En ce qui concerne la valeur de la langue italienne, il a été déclaré que par principe fondamental de la protection des minorités linguistiques, prévu à l'art. 6 de la Constitution, il est déduit que la langue est "un élément fondamental de l'identité culturelle et (...) le principal moyen de transmission de ses valeurs", "un élément d'identité individuelle et collective d'importance fondamentale".

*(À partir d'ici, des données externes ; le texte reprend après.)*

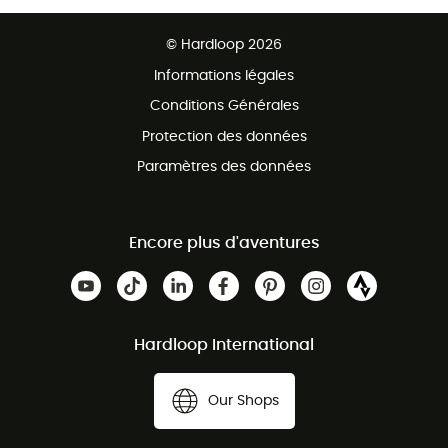
Retour gratuit sous 100 jours
Ventes aux groupes & club
Service client gratuit
© Hardloop 2026
Programme d'affiliation
Informations légales
Conditions Générales
Protection des données
Paramètres des données
Encore plus d'aventures
Hardloop International
Our Shops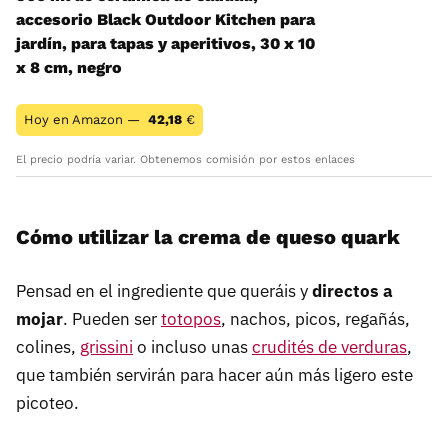
accesorio Black Outdoor Kitchen para
jardín, para tapas y aperitivos, 30 x 10
x 8 cm, negro
Hoy en Amazon —
42,18
€
El precio podría variar. Obtenemos comisión por estos enlaces
Cómo utilizar la crema de queso quark
Pensad en el ingrediente que queráis y
directos a
mojar
. Pueden ser
totopos
, nachos, picos, regañás,
colines,
grissini
o incluso unas
crudités de verduras
,
que también servirán para hacer aún más ligero este
picoteo.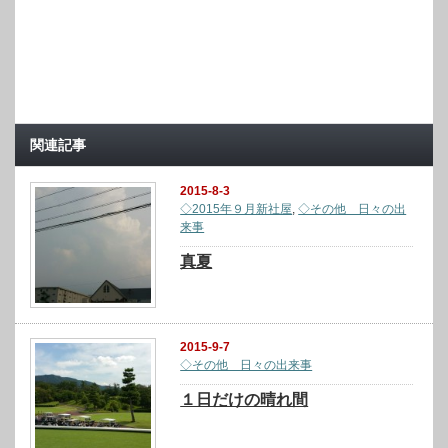
関連記事
2015-8-3
◇2015年９月新社屋
,
◇その他 日々の出
来事
真夏
2015-9-7
◇その他 日々の出来事
１日だけの晴れ間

L’importance de la langue italienne ressort également d'autres dispositions constitutionnelles de protection:

- le patrimoine culturel (article 9 de la Constitution), car cette langue, sous sa forme officielle, voire sa primauté, est «un véhicule de culture et de tradition immanent à la communauté nationale»;

- le principe d'égalité (article 3 de la Constitution), "également en termes d'égalité dans l'accès à l'éducation, un droit que la République a le devoir de garantir jusqu'aux plus hauts niveaux d'études, conformément à l'art. 34, troisième alinéa, de la Constitution, à toute personne capable et méritante, même si elle est sans moyens »;

- la liberté d'enseignement, « garantit aux enseignants par l'art. 33, premier alinéa, de la Constitution, que, si elle est susceptible d’être conçue selon les plus diverses façons, elle « reste toujours (...) une continuation et une extension » (...) de la liberté de la science et de l'art » ;

- l’autonomie universitaire, «reconnue et protégée par l'art. 33, sixième alinéa, de la Constitution, qui cependant ne doit être considérée que sous le profil de l'organisation interne, mais aussi par rapport à une « implication nécessaire auprès d’une relation mutuelle » avec les droits constitutionnels de l'accès aux prestations.

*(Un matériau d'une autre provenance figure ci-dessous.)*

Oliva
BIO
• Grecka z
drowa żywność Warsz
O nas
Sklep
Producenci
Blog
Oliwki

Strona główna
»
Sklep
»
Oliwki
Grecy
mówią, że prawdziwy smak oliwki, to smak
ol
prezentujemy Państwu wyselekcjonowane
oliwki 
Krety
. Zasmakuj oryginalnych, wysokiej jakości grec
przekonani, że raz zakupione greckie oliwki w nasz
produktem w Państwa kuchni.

En ce qui concerne la valeur des langues étrangères, la Cour a déclaré que : "L'intégration supranationale progressive des systèmes nationaux et l'érosion des frontières nationales provoquée par la mondialisation peuvent sans aucun doute miner, à bien des égards, la fonction de la langue italienne : le multilinguisme de la société contemporaine, l'utilisation d'une langue spécifique dans certains domaines de la connaissance humaine, la diffusion mondiale d'une ou plusieurs langues sont tous des phénomènes qui, ayant pénétré dans la vie du système constitutionnel, accompagnent la langue nationale dans les domaines les plus divers".

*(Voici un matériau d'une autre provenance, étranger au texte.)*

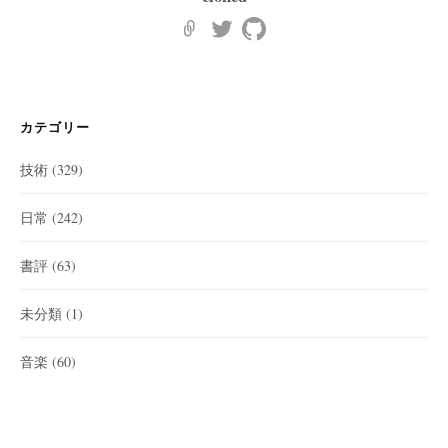
カテゴリー
技術
(329)
日常
(242)
書評
(63)
未分類
(1)
音楽
(60)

L'équilibre entre ces deux valeurs est atteint par la Cour de la manière suivante.
Les phénomènes d'intériorisation ne doivent pas forcer la langue italienne "dans une position de marginalité : au contraire, et précisément en raison de leur émergence, la primauté de la langue italienne n'est pas seulement indéfectible sur le plan constitutionnel, mais - loin d'être une défense formelle d'un patrimoine du passé, incapable de saisir les changements de la modernité - elle devient encore plus décisive pour la transmission continue du patrimoine historique et de l'identité de la République, ainsi qu'une garantie de préservation et de valorisation de l'italien en tant que bien culturel en soi.
Il s'ensuit que l'objectif de l'internationalisation " doit cependant être atteint, sans préjudice des principes constitutionnels de la primauté de la langue italienne, de l'égalité d'accès à l'enseignement universitaire et de la liberté d'enseignement ".